Hace treinta años compré mi
primer coche. Era un 127 Fura de segunda mano y color azul romántico, aunque
todos lo veíamos gris. No sé qué sinestesia sufría su diseñador para tildar de
romántico a ese tono funcionarial, de vieja carpeta de gomas. Tres décadas han
pasado desde que, una mañana, salí del concesionario con la emoción de la
primera vez. Da igual el primer beso, el primer libro o el primer coche: la
emoción siempre es intensa en cada inicio cuando, parafraseando al poeta,
envejecer y morir sólo son las dimensiones del teatro. Quizás por ello, en el
primer semáforo, absorto en memorizar el cuadro de mandos, arranqué antes que
mi predecesor y le golpeé.
El Fura y el narrador tras cruzar los Pirineos. |
Corría 1987 y aún me siento el
chaval escuálido que posa, en esa foto, recostado sobre su capó. El tipo feliz por
poseer aquello que me llevaría de aquí para allá, sin depender de autobuses o
amigos. Por sus altavoces retumbaron Golpes Bajos o Triana y su motor de 900 cc
cruzó los Pirineos. En un semáforo, a la entrada de Toulouse, nos tragamos de
nuevo al de delante. Un parisino prudente (perdón por el oxímoron) que frenó en
cuanto se puso ámbar. Los dos que circulaban por el carril paralelo pasaron sin
problemas, pero nosotros, absortos en descifrar la ruta hacia Carcasona en el
galimatías de los paneles, nos dimos de bruces con él. Todos salimos ilesos,
salvo el Fura. Su carrocería se hundió hasta dañar el radiador. Daba pena verlo
en la acera, como una mascota que lame sus heridas en silencio. Era un sábado
por la tarde y no existían los móviles ni Internet. Sí, todavía, la
solidaridad. El accidente sucedió junto a un chalet y por su puerta surgieron
Thérèse y su hija Isabelle, nuestros ángeles de la guarda aquel fin de semana.
Su jardín se transformó en garaje, nos ofrecieron teléfono y ayuda para las
gestiones, nos buscaron hotel y, la tarde del domingo, Isabelle ofició de guía
turística por la ciudad, con cierto (y razonable) enfado de su novio. Aún
recuerdo el grito de alegría de Thérèse al descolgar el teléfono, unos meses
después, y anunciarle que habíamos regresado a Toulouse con un pequeño regalo
para ellas.
Con Thérèse e Isabelle en su casa de Toulouse. |
Treinta años de aquello.
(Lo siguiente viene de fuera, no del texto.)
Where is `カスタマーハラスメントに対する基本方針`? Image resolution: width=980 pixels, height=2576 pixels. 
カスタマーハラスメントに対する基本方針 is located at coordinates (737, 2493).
Una
vez me preguntaron qué me había sucedido a los treinta años, por qué tan a
menudo aparecía esa cifra en relatos o conversaciones. Nada de particular,
contesté. Casualidad o que su fonética me agradaba. Pero luego, dándole
vueltas, intuí una posible explicación. En el horóscopo chino, un ciclo
completo dura sesenta años. Los doce signos multiplicados por los cinco
elementos. Son la totalidad y el equivalente a la vida de una persona. Treinta
años supone la mitad de esa vida y el momento en que, a través de un hijo, se cruza
la cima. Hasta entonces, joven e indocumentado, se vive el ascenso. A partir de
entonces, serio e instalado en el mundo, la cuesta abajo. Así lo vivían antes,
al menos, cuando la vida no se había acelerado y las edades no se estiraban
como chicles. Pienso en el concepto treinta
años y mi subconsciente se remonta a ese cénit.
El Fura descruzó los Pirineos
de madrugada, conmigo dentro, en el remolque de una camioneta-grúa. Dormitaba en
un asiento y no me enteré cuando atravesamos el Somport. Se recuperó de la
herida y seguimos trotando, las más de las veces por carreteras secundarias.
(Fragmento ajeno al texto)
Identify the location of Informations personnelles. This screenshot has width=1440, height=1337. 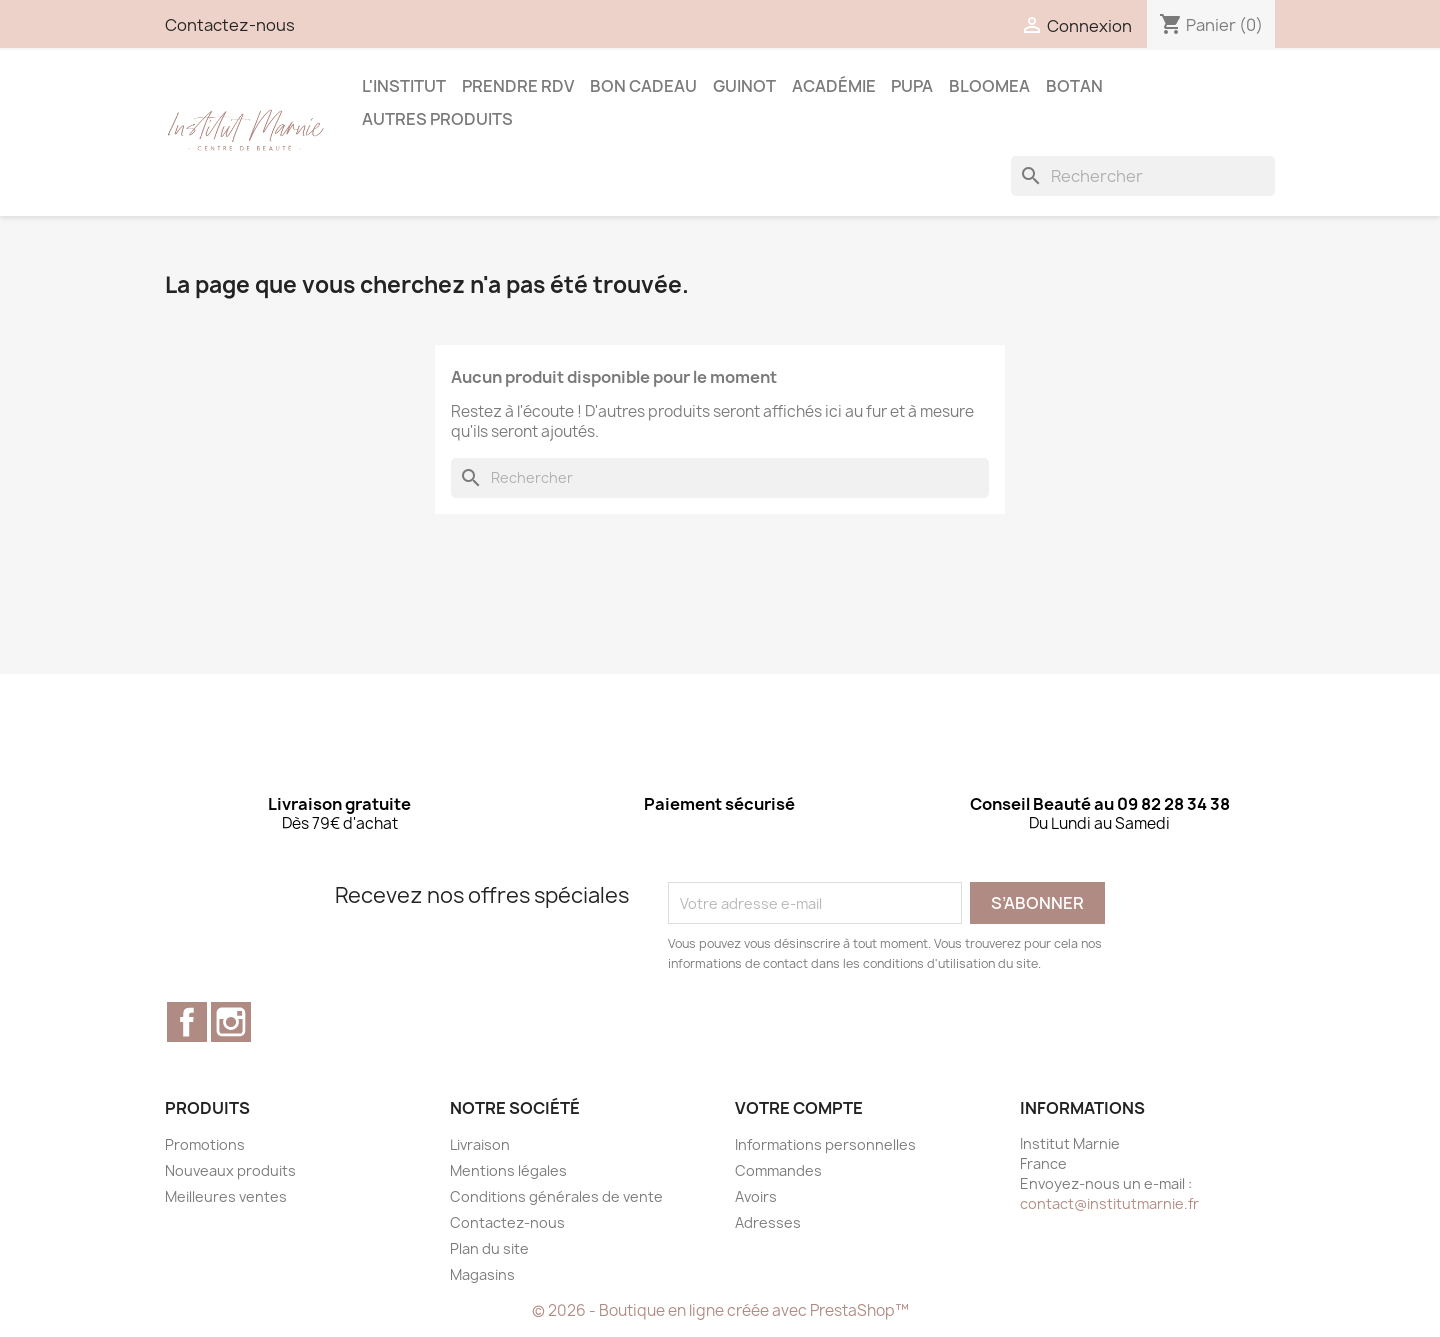 (825, 1144).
Una noche me llevó a escuchar a Leonard Cohen en el patio de una fábrica y un
mediodía, durante un control de policía, casi nos convierten a ambos en quesos
gruyere. En esa época, un etarra idéntico a mí empapelaba la ciudad con su
rostro y me paraban en todos los controles. Al abrir el maletero, apareció un
duplicado de la matrícula.
Leonard Cohen en el concierto de Binéfar. |
Tras ocho años juntos no dio
más de sí y una tarde lo vi marchar, herido de muerte, en el remolque de otra
camioneta-grúa. El primer coche, como el primer libro o el primer amor, nunca
se olvidan. Aunque con el tiempo, parafraseando al poeta, la verdad desagradable
asome y descubras que el camino hacia el desguace es el único argumento de la
obra. Corría 1995. Tenía un hijo. Y treinta años.